Selain itu, kacang Brazil juga disebut-sebut dapat membantu membuang racun yang menghalanginya untuk membakar lemak dalam tubuh.

9. Biji Chia

 

Bila kamu sudah sering menerapkan program diet, mungkin kamu juga telah menambahkan makanan ini ke dalam menu diet.

Ya, biji Chia sangat populer akan makanan yang sarat dengan nutrisi. Antara lain protein, omega 3, dan serat.

Nutrisi-nutrisi tersebut sudah banyak terbukti mampu menekan nafsu makan, tingkatkan metabolisme tubuh, mengaktifkan glukagon atau salah satu hormon pembakaran lemak dalam tubuh.

10. Tiram

 

Tiram (Oysters) adalah salah satu menu terbaik untuk program menurunkan berat badan. Kenapa?

Karena makanan ini dapat membantu menjaga program diet kamu, karena selain mengandung rendah kalori (hanya 50 kalori dalam enam tiram).

Dan tentu saja, tiram juga mengandung zinc (seng) yang cukup tinggi, sehingga perannya dapat membantu mengurangi nafsu makan yang berlebihan.

11. Minyak Kelapa (Coconut Oil)

 

Minyak kelapa mengandung cukup tinggi Medium Chained Triglycerides (MCTs). Ini sangat disukai oleh tubuh untuk menambah energi, sehingga sangat sedikit kesempatan untuk dikonversi (tersimpan) menjadi lemak.

Hasil studi yang dibuplikasikan dalam American Journal of Clinical Nutrition menyebutkan, orang yang konsumsi minyak kelapa secara rutin dalam 16 minggu, mengalami penurunan lemak dalam tubuh (khususnya area perut) lebih banyak dibandingkan dengan mereka yang menggunakan minyak zaitun.

Meski begitu, bukan berarti minyak kelapa lebih baik dari minyak zaitun secara general. Kenapa? Karena banyak sekali manfaat lain yang diberikan oleh minyak zaitun, yang juga tidak kalah dengan minyak kelapa.

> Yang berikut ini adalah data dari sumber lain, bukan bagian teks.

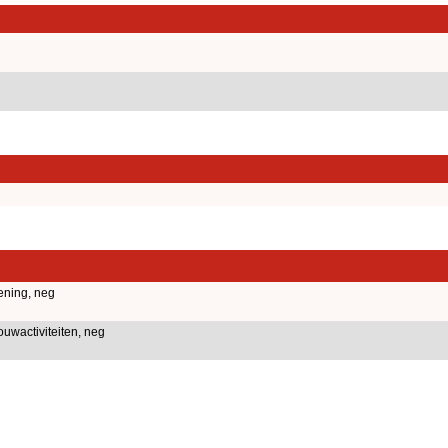
ening, neg
uwactiviteiten, neg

Dan akan lebih baik jika kamu rutin mengonsumsi kedua makanan tersebut.

12. Kayu Manis

 

Ini adalah salah satu bahan yang terkenal sebagai penambah aroma dalam makanan.

Namun bukan hanya itu, kayu manis juga dapat membantu memindahkan glukosa ke dalam sel lebih cepat sehingga hormon insulin (hormon penyimpan lemak) banyak yang dibuang.

Sudah siap untuk tingkatkan metabolisme tubuh kamu?